Exercise objective –
Every line of the records counts; transcribe each one exactly.

[Excerpts from a dataset]
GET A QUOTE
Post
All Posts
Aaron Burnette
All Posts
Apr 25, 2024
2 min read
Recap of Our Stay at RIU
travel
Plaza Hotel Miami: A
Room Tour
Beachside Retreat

Task result –
GET A QUOTE
Post
All Posts
Aaron Burnette
All Posts
Apr 25, 2024
2 min read
Recap of Our Stay at RIU
travel
Plaza Hotel Miami: A
Room Tour
Beachside Retreat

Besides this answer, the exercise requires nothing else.